## Requirement
Work through the entries below and show every line in which "ella" is found.

┌─ Data excerpts

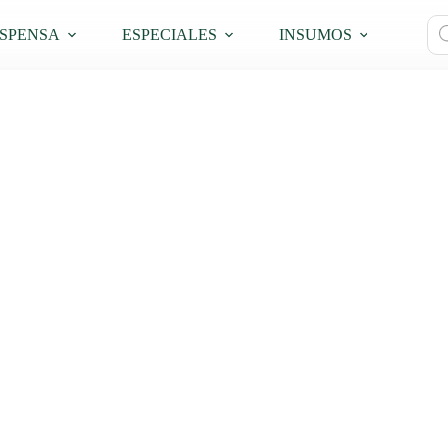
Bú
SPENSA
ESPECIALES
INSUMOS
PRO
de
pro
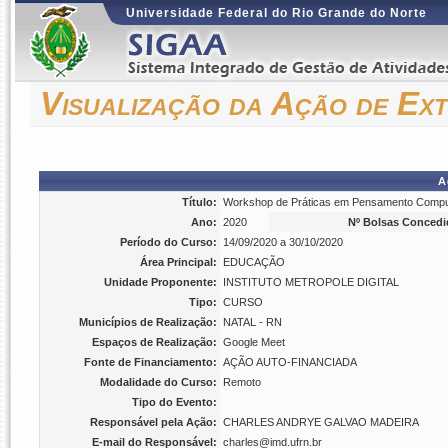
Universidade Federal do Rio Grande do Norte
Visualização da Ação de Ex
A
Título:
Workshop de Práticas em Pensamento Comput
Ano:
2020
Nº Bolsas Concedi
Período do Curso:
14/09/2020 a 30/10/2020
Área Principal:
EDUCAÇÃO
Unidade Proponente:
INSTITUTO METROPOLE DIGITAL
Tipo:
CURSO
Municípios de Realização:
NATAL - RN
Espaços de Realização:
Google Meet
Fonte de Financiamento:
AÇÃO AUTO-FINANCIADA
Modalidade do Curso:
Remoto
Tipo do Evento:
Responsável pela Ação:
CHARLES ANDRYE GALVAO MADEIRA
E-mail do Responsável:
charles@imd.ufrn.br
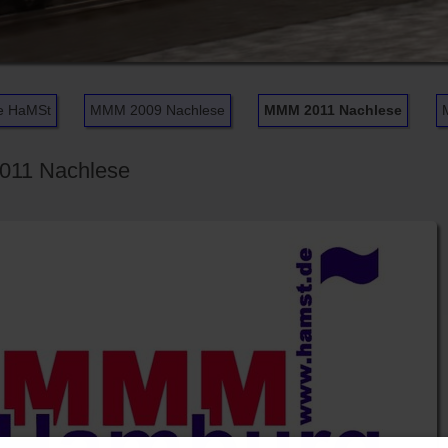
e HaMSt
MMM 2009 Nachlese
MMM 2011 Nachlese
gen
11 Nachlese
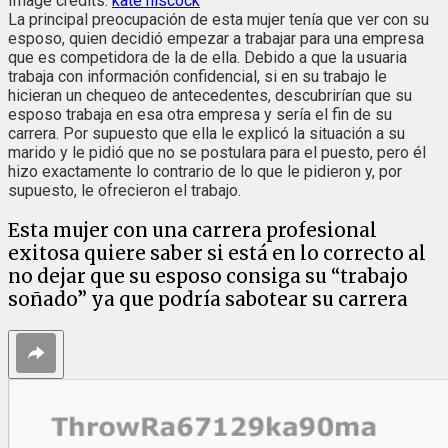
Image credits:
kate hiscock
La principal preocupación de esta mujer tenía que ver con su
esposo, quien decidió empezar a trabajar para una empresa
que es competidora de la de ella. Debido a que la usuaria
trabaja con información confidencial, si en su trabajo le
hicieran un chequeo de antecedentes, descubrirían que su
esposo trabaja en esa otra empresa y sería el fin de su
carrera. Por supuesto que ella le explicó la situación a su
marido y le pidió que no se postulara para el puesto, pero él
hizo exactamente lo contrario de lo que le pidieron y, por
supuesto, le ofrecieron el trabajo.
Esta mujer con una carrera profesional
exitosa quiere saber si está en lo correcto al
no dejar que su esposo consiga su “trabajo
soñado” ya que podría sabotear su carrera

└─
┌─ Data excerpts

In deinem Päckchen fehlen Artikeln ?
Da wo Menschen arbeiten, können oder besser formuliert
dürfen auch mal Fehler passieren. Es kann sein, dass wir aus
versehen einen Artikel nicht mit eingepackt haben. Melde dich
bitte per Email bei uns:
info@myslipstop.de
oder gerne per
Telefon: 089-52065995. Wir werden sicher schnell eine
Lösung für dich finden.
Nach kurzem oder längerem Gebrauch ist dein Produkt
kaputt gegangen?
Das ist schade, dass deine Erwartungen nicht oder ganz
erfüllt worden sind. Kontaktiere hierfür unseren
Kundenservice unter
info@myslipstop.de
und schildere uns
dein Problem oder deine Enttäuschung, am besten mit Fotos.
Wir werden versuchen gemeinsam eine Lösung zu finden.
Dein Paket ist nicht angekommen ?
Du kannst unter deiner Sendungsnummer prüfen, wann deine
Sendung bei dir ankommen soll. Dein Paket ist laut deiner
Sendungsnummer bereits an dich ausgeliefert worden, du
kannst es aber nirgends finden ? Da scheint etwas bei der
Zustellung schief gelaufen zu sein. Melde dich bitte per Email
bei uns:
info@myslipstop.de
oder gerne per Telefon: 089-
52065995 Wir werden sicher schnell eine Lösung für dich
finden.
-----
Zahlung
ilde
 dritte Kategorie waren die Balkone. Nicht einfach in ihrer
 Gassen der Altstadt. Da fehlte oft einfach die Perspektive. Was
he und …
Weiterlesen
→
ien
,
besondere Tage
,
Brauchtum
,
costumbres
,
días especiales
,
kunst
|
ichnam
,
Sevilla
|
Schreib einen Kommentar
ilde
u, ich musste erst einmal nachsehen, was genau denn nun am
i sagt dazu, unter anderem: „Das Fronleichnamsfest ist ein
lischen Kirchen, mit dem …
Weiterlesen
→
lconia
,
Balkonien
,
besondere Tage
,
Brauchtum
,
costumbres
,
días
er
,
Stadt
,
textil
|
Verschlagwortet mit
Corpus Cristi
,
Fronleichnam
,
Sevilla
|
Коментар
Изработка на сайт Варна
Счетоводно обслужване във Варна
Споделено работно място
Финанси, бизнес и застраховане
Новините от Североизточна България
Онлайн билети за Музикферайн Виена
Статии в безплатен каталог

└─
┌─ Data excerpts

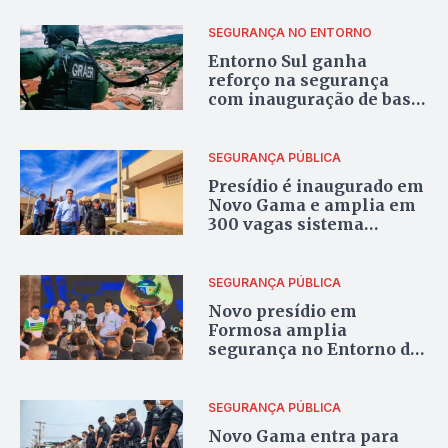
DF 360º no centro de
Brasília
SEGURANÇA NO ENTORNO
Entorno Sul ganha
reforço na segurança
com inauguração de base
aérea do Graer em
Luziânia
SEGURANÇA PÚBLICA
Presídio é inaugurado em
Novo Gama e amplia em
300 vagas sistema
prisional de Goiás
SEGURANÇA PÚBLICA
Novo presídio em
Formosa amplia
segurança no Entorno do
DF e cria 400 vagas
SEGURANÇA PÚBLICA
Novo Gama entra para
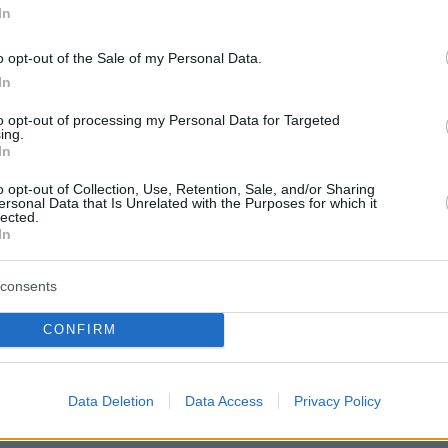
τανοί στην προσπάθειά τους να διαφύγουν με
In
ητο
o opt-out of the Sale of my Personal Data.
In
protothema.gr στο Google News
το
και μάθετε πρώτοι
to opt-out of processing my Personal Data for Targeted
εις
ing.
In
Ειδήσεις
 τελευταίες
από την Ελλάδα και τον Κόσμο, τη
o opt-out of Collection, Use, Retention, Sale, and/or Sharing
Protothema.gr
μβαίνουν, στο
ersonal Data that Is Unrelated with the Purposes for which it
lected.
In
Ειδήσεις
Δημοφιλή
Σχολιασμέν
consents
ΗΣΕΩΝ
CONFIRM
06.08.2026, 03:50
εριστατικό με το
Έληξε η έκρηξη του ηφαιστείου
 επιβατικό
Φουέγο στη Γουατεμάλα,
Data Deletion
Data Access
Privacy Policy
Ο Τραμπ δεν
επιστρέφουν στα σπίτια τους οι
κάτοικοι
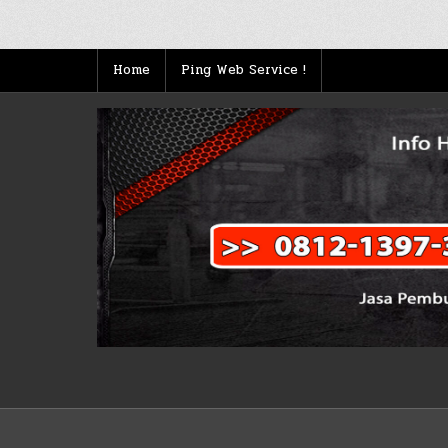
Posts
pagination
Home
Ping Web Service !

└─

## Result for this task
que es competidora de la de ella. Debido a que la usuaria
carrera. Por supuesto que ella le explicó la situación a su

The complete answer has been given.